For such a simplistic game, there is also a crazy amount of texture pop-in that persists throughout all areas of gameplay. Clouds in the distance jump in and out of existence, obstacles in the road spontaneously burst into view, and close up textures often take tens of seconds to fully render. Constant frame drops also plague the experience, both on Xbox and PC. Considering how simple the graphics are, that they haven’t managed to optimise the game any better is inexcusable.
The audio does add to the humour. The puttering spluttering engines represent the plodding performance of the vehicles well, characters grunt and yell as they smash into buildings, get blown up by explosions or plummet through the air, and of course, everybody enjoys a good fart noise. Music is catchy and cheerful, too, and remarkably well-composed. It actually made the game palatable for far longer than I expected it to be.
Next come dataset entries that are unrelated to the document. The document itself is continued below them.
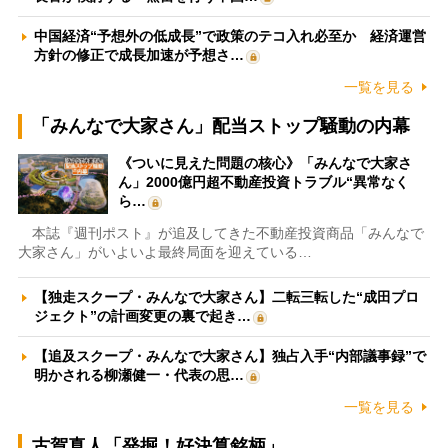
中国経済“予想外の低成長”で政策のテコ入れ必至か 経済運営
方針の修正で成長加速が予想さ…
一覧を見る
「みんなで大家さん」配当ストップ騒動の内幕
《ついに見えた問題の核心》「みんなで大家さ
ん」2000億円超不動産投資トラブル“異常なく
ら…
本誌『週刊ポスト』が追及してきた不動産投資商品「みんなで
大家さん」がいよいよ最終局面を迎えている…
【独走スクープ・みんなで大家さん】二転三転した“成田プロ
ジェクト”の計画変更の裏で起き…
【追及スクープ・みんなで大家さん】独占入手“内部議事録”で
明かされる柳瀬健一・代表の思…
一覧を見る
古賀真人「発掘！好決算銘柄」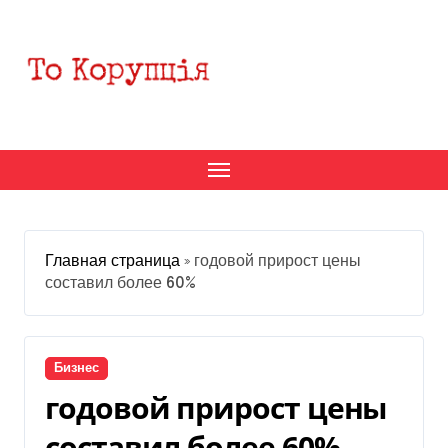
Перейти
к
содержанию
Главная страница
»
годовой прирост цены
составил более 60%
Бизнес
годовой прирост цены
составил более 60%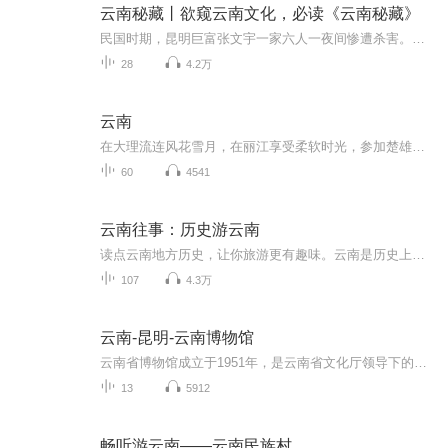
云南秘藏丨欲窥云南文化，必读《云南秘藏》
民国时期，昆明巨富张文宇一家六人一夜间惨遭杀害。血衣、匕首、神秘的血符等等都证明，凶手就是畏罪潜逃的唐家大少爷唐凌。保安司令部警保处特工秦策坚信好友唐凌是被冤枉的，誓要为其翻案，遂与唐凌一起踏上了寻找真凶之路！随着调查的深入，他们看破假象，与穷凶极恶的文物贩子斗智斗勇，经历种种凶险和奇遇：凄美的情死国传说、古老的东巴文字、神秘的玉龙雪山、世外桃源香格里拉、母系部落摩梭人、失落的古滇国……
28
4.2万
云南
在大理流连风花雪月，在丽江享受柔软时光，参加楚雄热情的火把节，欣赏版纳轻曼的孔雀舞，在哈尼梯田过最美的年。彩云之南，留住了你的灵魂。
60
4541
云南往事：历史游云南
读点云南地方历史，让你旅游更有趣味。云南是历史上是中原王朝边疆，和中原王朝若隐若离，保持自身多民族独特性。这里有: 茶马古道 哀牢古国 拉祜山乡 中缅边境 东巴文化 丽江古城 孔雀公主 十二版纳 土司传奇 改土归流......精彩纷呈。经常会有这样的疑问...
107
4.3万
云南-昆明-云南博物馆
云南省博物馆成立于1951年，是云南省文化厅领导下的社会公益性事业单位，占地面积15亩，11740平方米，建筑面积16465平方米，展览面积3000平方米，库房面积3007平方米。在职人员74名，其中专业技术人员53名，高职17名，博士1名，硕士2名，海外归国专业人员2名；建馆以来，经过考古发掘、调查征集、社会收购和接受捐赠等方式，已经收藏了青铜器、古钱币、陶瓷器、古书画、碑贴、邮票及各类工艺品共计20余万件，是云南省收藏文物最多的博物馆。其中闻名中外的有战国时期的牛虎铜案、...
13
5912
畅听游云南——云南民族村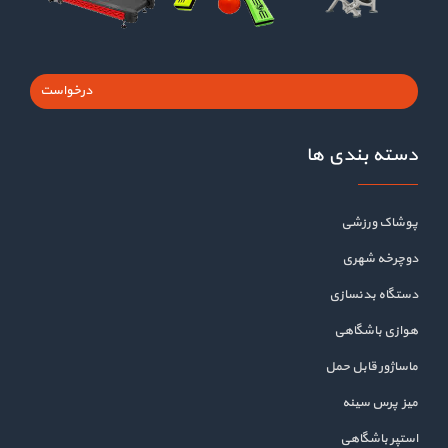
درخواست
دسته بندی ها
پوشاک ورزشی
دوچرخه شهری
دستگاه بدنسازی
هوازی باشگاهی
ماساژور قابل حمل
میز پرس سینه
استپر باشگاهی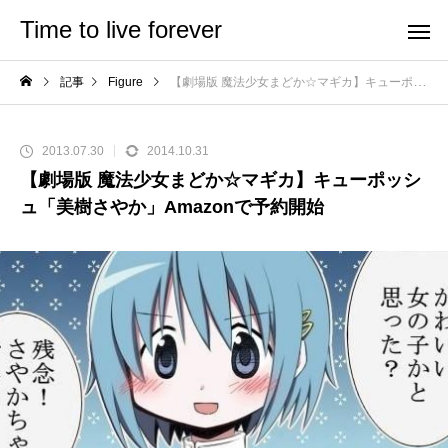
Time to live forever
記事
Figure
【劇場版 魔法少女まどか☆マギカ】キューポッシュ「美樹さやか」Amazonで予約開始
2013.07.30
2014.10.31
【劇場版 魔法少女まどか☆マギカ】キューポッシ
ュ「美樹さやか」Amazonで予約開始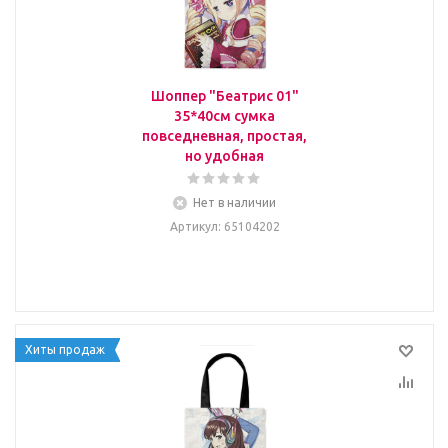
Шоппер "Беатрис 01"
35*40см сумка
повседневная, простая,
но удобная
Нет в наличии
Артикул
: 65104202
Хиты продаж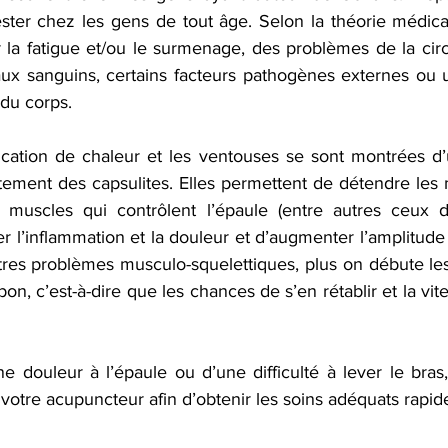
ter chez les gens de tout âge. Selon la théorie médicale
 la fatigue et/ou le surmenage, des problèmes de la circu
aux sanguins, certains facteurs pathogènes externes ou
 du corps.
lication de chaleur et les ventouses se sont montrées d’
aitement des capsulites. Elles permettent de détendre les 
 muscles qui contrôlent l’épaule (entre autres ceux de
er l’inflammation et la douleur et d’augmenter l’amplitu
es problèmes musculo-squelettiques, plus on débute les t
bon, c’est-à-dire que les chances de s’en rétablir et la vit
e douleur à l’épaule ou d’une difficulté à lever le bras
votre acupuncteur afin d’obtenir les soins adéquats rapid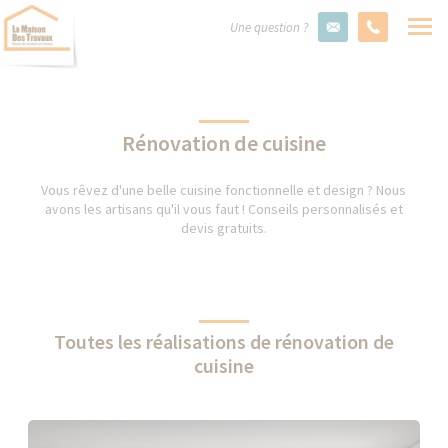
Une question ?
Rénovation de cuisine
Vous rêvez d'une belle cuisine fonctionnelle et design ? Nous
avons les artisans qu'il vous faut ! Conseils personnalisés et
devis gratuits.
Toutes les réalisations de rénovation de
cuisine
During testing, I played TRDS (a remarkably fitting acronym) for around 12 hours on the Xbox (unlocking all of the achievements), and for around three hours on the PC. Despite my personal reservations about the game, though, my kids can’t get enough.
Long story short; it’s fun for kids, but a swing and a miss for adults.
Totally Reliable Delivery Service has bags of charm, however, it has unnecessarily clumsy controls that are fun, to begin with, but quickly become frustrating when you actually want to get anything done. It’s fun for a blast with friends, but it won’t be long before you tire of the frequent glitches and clumsy controls.
For free, and as a quick way to have fun with friends, the sandbox gameplay lets you have some hugely entertaining fun, but it is exceptionally short-lived. As a game that you are expected to pay your hard-earned cash for, though, it ironically falls flat at every hurdle.